Jack’s heart attempted something gymnastic and unsanctioned.
“You’re magnificent,” he said.
She laughed, though the sound had a crack in it, like ice over deep water.
“Oh, Jack,” she said. “Still the charmer.”
Over the following days, Jack explored his new life with the reverence of a tourist in heaven. He had a respectable job, respectable shoes and a respectable surname. The post arrived without mockery. His email signature did not look like a practical joke. When he gave his name in cafés, baristas wrote “Jack” and moved on with their lives, those blessed, unimaginative lives.
Yet the house contained a sadness he could not rename.
It lived first in small silences. His wife — Marjorie, he learnt, Marjorie Dawe — would smile a fraction too late. She would stand at the kitchen window with her tea growing cold, looking at the street as though waiting for an apology from history. In photographs around the house she was radiant, but even there Jack noticed it: a shadow at the edge of her expression, like someone hearing distant music no one else could bear.
He tried tenderness. He tried jokes. He tried cooking, which was a mistake neither of them mentioned again. Each evening, the sadness remained, polite but immovable.
At last, one Sunday, after a trip to Tesco during which a child near the self-checkout had sung something and Marjorie had gone white, Jack could bear it no longer.
“Please,” he said, taking her hands. “Tell me what’s hurting you.”
Her green eyes filled at once, which was somehow worse than if she had shouted.
“Oh, Jack,” she whispered. “Don’t you see?”
He did not. Happiness had made him slow.
“Our names,” she said. “Jack Dawe. Marjorie Dawe.”
Then, softly, bitterly, she sang:
“See-saw, Marjorie Daw,
Jacky shall have a new master…”
The words landed with nursery-room brightness and adult cruelty.

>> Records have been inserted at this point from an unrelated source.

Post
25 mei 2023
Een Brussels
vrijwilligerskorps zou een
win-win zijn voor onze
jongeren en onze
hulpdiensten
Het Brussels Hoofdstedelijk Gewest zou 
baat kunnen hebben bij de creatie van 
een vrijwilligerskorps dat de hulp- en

“It follows us everywhere,” she said. “Children in parks. Old men at bus stops. The woman at the pharmacy who thinks she’s hilarious. Even the neighbours. Especially the neighbours. They have a Labrador called Banter, Jack. They are not people of restraint.”
Jack stared at her.
“I knew when I married you,” Marjorie went on. “Of course I knew. I thought love would be louder than a rhyme. I thought if we built enough ordinary days — bills, holidays, burnt toast, dentist appointments — the song would fade. But it doesn’t. It waits. It waits in other people’s mouths.”
Something inside Jack gave way with a small, nursery-rhyme crack.

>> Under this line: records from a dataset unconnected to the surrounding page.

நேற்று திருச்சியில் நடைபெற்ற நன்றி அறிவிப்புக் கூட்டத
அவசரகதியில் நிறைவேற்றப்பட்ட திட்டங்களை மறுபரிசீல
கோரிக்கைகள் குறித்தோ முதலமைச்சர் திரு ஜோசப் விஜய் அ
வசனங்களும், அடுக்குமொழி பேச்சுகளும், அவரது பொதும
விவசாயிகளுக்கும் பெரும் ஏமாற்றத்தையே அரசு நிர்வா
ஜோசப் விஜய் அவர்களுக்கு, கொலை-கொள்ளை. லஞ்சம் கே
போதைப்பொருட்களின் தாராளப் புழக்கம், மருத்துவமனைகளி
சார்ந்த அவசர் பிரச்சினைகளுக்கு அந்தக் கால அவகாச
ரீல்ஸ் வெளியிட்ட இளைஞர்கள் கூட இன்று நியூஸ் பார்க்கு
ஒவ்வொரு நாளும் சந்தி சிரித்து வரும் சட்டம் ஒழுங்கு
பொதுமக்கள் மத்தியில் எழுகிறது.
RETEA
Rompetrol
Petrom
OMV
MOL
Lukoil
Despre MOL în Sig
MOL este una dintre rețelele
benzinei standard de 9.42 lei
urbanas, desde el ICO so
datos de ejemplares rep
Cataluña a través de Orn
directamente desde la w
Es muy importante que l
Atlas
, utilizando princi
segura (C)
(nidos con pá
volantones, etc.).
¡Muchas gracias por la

He had escaped his wall only to find someone else sitting beneath the rubble.
“I’m so sorry,” he said.
“It isn’t your fault,” said Marjorie, though they both felt the universe listening. She leaned against him. “We’ll manage. People manage worse things than names.”

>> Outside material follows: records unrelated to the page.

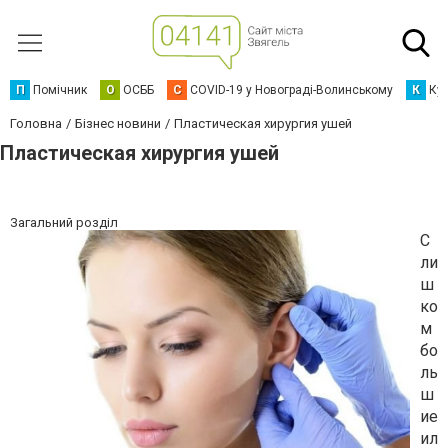
П
Помічник
О
ОСББ
C
COVID-19 у Новограді-Волинському
К
Кур
Головна
Бізнес новини
Пластическая хирургия ушей
Пластическая хирургия ушей
Загальний розділ
С
ли
ш
ко
м
бо
ль
ш
ие
ил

“Yes,” Jack said. “Though usually with fewer children chanting at them.”
She laughed then, properly for a second, and he held on to the sound as if it were a rescue rope.
That evening, outside, dusk gathered along the garden fences. Somewhere beyond the hedge, children’s voices rose, careless and immortal:
“See-saw, Marjorie Daw,
Jacky shall have a new master,
He shall have but a penny a day,
because he can’t work any faster!”
Jack closed his eyes.
Some walls, he realised, are not there to imprison you. Some are there to keep out the universe’s sense of humour. And once breached, not all the king’s horses, nor all the king’s men, nor even the most fastidious officials of time and nomenclature, can put a man’s peace of mind together again.